For a robot, this is the mathematical relationship between the c-space positions (which correspond to the joint angles for a traditional serial-link manipulator with revolute joints) and the position and orientation (pose) of each link of the robot. Typically we care about the pose of a frame attached to the last link, or the “tool” of the robot. We refer to this frame as the tool frame.
Forward kinematics refers to the well-defined mapping from c-space coordinates to the tool frame pose. For a given set of c-space positions, there is always a single tool frame pose.
Inverse kinematics is the mapping from tool frame pose to the c-space positions. This is a much harder problem, since there are generally many (often infinite) c-space positions that may generate the same tool frame pose.

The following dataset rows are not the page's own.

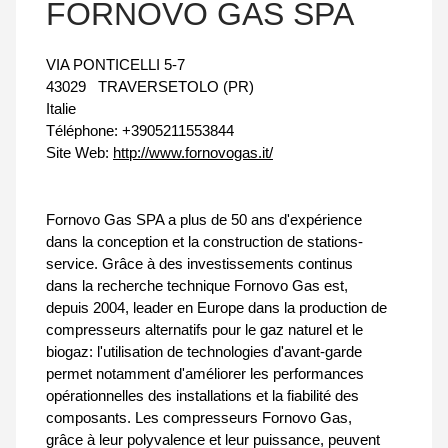
FORNOVO GAS SPA
VIA PONTICELLI 5-7
43029
TRAVERSETOLO (PR)
Italie
Téléphone:
+3905211553844
Site Web:
http://www.fornovogas.it/
Fornovo Gas SPA a plus de 50 ans d'expérience
dans la conception et la construction de stations-
service. Grâce à des investissements continus
dans la recherche technique Fornovo Gas est,
depuis 2004, leader en Europe dans la production de
compresseurs alternatifs pour le gaz naturel et le
biogaz: l'utilisation de technologies d'avant-garde
permet notamment d'améliorer les performances
opérationnelles des installations et la fiabilité des
composants. Les compresseurs Fornovo Gas,
grâce à leur polyvalence et leur puissance, peuvent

Alternatively, there may not be any valid c-space positions that produce a given tool frame pose, such as when:
The pose is outside the workspace of the robot, due to being too far away
The pose cannot be reached due to joint limits
The robot does not have enough degrees of freedom (e.g. a 3D gantry robot has a fixed orientation, and therefore cannot achieve an arbitrary tool frame orientation)
The tool frame would result in self-collision (e.g. the desired tool frame is in the middle of the base of the robot).
This tutorial is focused on the utilities provided by cuMotion for forward kinematics. See Inverse Kinematics Tutorial to learn more about using cuMotion for solving the inverse kinematics.
Kinematics in cuMotion#
For computational and representational efficiency, cuMotion assumes the kinematics of a robot can be represented by a directional tree graph structure. This means:
There is a single “base” link
Each link has a single parent
A parent can have any number of children
C-space Coordinates#
Configuration space (or c-space) is the mathematical space defined by the span of the minimal set of coordinates required to describe the forward kinematics of the robot. They are a generalization of “joint positions,” since the motion of physical joints may not, in general, be completely independent. This may be a result of physical linkages, or a choice by the manufacturer that is implemented in software (such as when both sides of a gripper are controlled using a single position command, even when they are in fact driven by independent motors).
We start by loading a robot description and using it to create the kinematics for the robot. See Robot Description Tutorial for more details.
std::unique_ptr<cumotion::RobotDescription> robot_description =
cumotion::LoadRobotFromFile(xrdf_file, urdf_file);
std::unique_ptr<cumotion::Kinematics> kinematics = robot_description->kinematics();
robot_description: cumotion.RobotDescription = cumotion.load_robot_from_file(xrdf_path, urdf_path)
kinematics: cumotion.Kinematics = robot_description.kinematics()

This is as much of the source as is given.